PySetObject embeds a small initial table of PySet_MINSIZE (8) entries directly in the struct, avoiding a heap allocation for small sets. When fill (occupied plus tombstone slots) exceeds two thirds of mask + 1, set_add_entry triggers a resize to roughly four times used.

// CPython: Objects/setobject.c:81 PySetObject (simplified)
typedef struct {
PyObject_HEAD
Py_ssize_t fill; /* slots used including dummies */
Py_ssize_t used; /* live entries */
Py_ssize_t mask; /* table length minus 1 */
setentry *table; /* points to smalltable or heap */
Py_hash_t hash; /* cached hash, frozenset only */
Py_ssize_t finger; /* iterator / pop search hint */
setentry smalltable[PySet_MINSIZE];
} PySetObject;

set_add_entry and set_discard_entry

set_add_entry is the hot path for every set.add call and every in membership test that ends in insertion. It hashes the key, probes linearly from hash & mask, and either finds the key already present (no-op), finds an empty slot (inserts), or finds a dummy tombstone (prefers to reuse it while still scanning ahead for a duplicate).

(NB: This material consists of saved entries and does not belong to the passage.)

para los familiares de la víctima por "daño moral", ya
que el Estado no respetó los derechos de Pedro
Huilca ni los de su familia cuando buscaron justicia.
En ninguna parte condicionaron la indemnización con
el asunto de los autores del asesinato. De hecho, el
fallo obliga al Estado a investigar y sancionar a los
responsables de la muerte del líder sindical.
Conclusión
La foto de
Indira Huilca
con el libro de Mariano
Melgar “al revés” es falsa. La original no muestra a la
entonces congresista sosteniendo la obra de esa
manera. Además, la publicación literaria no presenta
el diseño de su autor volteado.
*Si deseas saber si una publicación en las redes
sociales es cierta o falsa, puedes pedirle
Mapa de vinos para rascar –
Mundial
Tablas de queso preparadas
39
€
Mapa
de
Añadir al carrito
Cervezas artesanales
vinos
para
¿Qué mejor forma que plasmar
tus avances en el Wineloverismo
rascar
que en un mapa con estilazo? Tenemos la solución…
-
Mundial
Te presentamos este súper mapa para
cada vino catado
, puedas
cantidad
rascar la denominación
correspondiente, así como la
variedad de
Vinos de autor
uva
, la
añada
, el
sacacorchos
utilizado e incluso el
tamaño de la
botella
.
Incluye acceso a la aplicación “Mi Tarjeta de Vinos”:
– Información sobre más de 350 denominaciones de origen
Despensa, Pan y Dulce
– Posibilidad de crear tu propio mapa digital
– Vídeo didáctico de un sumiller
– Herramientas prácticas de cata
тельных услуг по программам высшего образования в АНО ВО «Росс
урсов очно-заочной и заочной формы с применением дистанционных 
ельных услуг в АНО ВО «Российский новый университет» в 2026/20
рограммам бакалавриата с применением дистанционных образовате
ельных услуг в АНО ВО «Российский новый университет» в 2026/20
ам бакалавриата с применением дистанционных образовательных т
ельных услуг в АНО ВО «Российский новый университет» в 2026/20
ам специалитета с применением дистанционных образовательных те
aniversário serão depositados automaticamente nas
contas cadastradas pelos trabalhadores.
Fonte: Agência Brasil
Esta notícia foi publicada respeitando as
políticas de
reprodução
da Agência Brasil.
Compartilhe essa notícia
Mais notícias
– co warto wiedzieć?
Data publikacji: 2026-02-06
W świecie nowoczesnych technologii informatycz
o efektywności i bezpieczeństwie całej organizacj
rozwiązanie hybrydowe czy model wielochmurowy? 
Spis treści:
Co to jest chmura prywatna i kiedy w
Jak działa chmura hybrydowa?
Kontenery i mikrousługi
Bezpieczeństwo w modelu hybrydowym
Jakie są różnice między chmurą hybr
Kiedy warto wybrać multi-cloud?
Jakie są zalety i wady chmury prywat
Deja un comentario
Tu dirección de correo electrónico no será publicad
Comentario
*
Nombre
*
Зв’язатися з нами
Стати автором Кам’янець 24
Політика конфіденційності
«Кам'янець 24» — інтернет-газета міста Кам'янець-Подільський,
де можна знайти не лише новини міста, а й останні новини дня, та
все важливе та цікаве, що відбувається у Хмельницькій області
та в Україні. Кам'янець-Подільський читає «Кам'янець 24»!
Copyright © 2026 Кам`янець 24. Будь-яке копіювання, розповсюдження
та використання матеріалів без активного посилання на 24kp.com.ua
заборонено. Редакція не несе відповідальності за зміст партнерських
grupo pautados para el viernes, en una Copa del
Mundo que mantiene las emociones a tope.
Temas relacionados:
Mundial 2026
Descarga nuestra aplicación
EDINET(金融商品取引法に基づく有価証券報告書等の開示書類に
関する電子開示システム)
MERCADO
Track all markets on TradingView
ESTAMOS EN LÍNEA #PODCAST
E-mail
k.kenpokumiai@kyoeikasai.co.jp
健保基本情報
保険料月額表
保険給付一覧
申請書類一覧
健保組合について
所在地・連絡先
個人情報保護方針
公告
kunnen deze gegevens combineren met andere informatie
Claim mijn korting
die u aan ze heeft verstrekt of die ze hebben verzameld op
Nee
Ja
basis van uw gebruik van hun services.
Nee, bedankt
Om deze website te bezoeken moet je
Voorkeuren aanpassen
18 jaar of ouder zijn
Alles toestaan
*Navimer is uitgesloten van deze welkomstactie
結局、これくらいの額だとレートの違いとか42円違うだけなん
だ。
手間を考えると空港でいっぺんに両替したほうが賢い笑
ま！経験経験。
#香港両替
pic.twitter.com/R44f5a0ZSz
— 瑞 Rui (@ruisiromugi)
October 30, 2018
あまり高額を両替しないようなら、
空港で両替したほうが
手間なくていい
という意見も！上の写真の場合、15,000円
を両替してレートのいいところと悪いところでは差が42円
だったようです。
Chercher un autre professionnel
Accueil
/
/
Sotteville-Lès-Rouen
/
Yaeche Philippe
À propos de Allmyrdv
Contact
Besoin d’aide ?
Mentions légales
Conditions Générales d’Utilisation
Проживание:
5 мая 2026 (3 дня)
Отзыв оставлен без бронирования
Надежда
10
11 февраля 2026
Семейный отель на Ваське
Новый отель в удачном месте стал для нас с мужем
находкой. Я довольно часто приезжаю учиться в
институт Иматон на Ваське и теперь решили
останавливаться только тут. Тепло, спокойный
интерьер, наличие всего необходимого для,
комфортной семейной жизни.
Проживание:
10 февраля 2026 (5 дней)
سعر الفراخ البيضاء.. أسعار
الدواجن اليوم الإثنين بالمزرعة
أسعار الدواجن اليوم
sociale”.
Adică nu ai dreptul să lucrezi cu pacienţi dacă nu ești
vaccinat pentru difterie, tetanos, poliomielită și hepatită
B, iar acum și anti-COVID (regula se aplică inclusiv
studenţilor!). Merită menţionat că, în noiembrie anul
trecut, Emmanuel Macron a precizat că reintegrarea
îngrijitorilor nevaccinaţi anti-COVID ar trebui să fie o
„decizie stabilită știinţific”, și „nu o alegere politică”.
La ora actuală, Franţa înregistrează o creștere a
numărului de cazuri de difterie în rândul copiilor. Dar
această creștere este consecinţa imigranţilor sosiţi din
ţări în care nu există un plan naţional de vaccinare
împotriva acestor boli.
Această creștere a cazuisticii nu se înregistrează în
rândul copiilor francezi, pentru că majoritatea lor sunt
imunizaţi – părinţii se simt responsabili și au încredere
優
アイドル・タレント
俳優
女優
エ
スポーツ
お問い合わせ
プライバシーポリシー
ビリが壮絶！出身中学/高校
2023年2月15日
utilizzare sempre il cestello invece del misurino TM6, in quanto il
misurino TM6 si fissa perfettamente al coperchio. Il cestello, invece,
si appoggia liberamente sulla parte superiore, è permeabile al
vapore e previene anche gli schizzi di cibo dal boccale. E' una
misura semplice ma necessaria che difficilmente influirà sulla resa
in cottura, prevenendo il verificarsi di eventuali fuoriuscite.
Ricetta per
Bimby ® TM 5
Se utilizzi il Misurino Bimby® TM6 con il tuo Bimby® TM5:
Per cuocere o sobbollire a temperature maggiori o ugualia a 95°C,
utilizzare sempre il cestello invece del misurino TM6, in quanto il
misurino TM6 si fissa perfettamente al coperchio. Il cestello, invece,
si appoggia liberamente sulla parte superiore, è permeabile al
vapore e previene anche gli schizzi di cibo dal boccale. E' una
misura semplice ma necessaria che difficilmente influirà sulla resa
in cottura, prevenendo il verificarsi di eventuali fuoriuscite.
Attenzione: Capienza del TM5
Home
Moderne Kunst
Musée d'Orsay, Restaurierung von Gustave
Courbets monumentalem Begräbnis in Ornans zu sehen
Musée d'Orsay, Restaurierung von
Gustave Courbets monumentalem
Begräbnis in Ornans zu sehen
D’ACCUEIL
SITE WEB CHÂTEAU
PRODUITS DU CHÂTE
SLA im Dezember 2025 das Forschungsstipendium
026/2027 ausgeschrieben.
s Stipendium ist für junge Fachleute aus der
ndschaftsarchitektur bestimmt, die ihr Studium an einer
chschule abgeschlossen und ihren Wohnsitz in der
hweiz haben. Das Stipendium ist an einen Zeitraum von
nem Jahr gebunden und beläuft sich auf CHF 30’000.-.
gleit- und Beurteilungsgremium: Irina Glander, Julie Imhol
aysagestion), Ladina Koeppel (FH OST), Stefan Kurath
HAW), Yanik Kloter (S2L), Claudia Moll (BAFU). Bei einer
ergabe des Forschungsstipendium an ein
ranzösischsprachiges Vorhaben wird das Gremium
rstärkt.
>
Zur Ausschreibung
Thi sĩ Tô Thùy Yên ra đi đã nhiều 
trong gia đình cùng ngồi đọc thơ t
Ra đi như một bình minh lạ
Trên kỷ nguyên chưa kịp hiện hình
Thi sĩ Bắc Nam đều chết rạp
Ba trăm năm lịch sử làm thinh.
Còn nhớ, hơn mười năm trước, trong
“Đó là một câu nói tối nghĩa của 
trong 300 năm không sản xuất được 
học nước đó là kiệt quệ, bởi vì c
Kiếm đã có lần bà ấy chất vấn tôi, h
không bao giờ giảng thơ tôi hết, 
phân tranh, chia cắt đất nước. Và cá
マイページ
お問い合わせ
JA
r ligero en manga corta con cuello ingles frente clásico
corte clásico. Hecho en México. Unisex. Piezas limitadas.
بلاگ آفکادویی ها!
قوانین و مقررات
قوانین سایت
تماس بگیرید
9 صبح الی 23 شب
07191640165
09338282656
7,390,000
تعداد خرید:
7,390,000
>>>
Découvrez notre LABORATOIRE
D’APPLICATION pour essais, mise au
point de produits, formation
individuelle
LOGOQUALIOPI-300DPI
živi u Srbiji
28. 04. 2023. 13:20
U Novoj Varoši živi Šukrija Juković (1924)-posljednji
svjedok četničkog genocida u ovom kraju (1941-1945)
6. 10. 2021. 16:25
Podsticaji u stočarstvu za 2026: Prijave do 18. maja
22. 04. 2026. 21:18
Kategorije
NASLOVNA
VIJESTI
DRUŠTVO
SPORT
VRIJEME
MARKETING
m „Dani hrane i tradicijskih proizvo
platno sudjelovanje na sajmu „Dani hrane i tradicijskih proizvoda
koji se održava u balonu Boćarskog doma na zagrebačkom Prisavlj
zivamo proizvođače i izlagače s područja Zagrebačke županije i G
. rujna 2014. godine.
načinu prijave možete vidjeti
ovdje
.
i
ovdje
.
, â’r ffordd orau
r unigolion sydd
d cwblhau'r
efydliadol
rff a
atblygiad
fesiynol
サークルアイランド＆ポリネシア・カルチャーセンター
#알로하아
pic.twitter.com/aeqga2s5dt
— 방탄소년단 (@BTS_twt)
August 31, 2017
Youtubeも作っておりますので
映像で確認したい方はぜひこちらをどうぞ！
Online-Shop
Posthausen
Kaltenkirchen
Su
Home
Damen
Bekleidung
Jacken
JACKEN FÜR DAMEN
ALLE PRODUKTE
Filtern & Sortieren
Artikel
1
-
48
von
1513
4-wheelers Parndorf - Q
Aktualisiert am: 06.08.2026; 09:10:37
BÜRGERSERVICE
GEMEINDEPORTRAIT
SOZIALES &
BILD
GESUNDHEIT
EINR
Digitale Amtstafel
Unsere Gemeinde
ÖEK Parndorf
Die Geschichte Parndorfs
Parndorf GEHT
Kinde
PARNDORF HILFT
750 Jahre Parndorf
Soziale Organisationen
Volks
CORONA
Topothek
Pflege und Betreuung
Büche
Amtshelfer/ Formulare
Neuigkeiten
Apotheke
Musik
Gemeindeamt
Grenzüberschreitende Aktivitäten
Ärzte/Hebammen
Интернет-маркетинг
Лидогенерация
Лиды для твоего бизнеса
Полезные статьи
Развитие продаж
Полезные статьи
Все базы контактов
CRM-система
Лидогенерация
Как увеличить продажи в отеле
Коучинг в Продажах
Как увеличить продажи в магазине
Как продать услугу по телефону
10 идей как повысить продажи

// CPython: Objects/setobject.c:201 set_add_entry
static int
set_add_entry(PySetObject *so, PyObject *key, Py_hash_t hash)
{
setentry *table = so->table;
setentry *freeslot = NULL;
setentry *entry;
size_t perturb = (size_t)hash;
size_t mask = (size_t)so->mask;
size_t i = (size_t)hash & mask;

while (1) {
entry = &table[i];
if (entry->key == NULL) /* empty slot */
break;
if (entry->key == dummy) {
if (freeslot == NULL)
freeslot = entry; /* remember first dummy */
} else if (entry->hash == hash) {
int cmp = PyObject_RichCompareBool(entry->key, key, Py_EQ);
if (cmp > 0)
return 0; /* already present */
if (cmp < 0)
return -1;
}
perturb >>= PERTURB_SHIFT;
i = (i * 5 + perturb + 1) & mask;
}
entry = (freeslot != NULL) ? freeslot : entry;
/* ... store key and hash, update fill/used, maybe resize ... */
return 0;
}

set_discard_entry probes the same way and, when found, replaces the key pointer with dummy (a module-level singleton) rather than NULL. This preserves the probe chain for other entries that were inserted after colliding with this slot.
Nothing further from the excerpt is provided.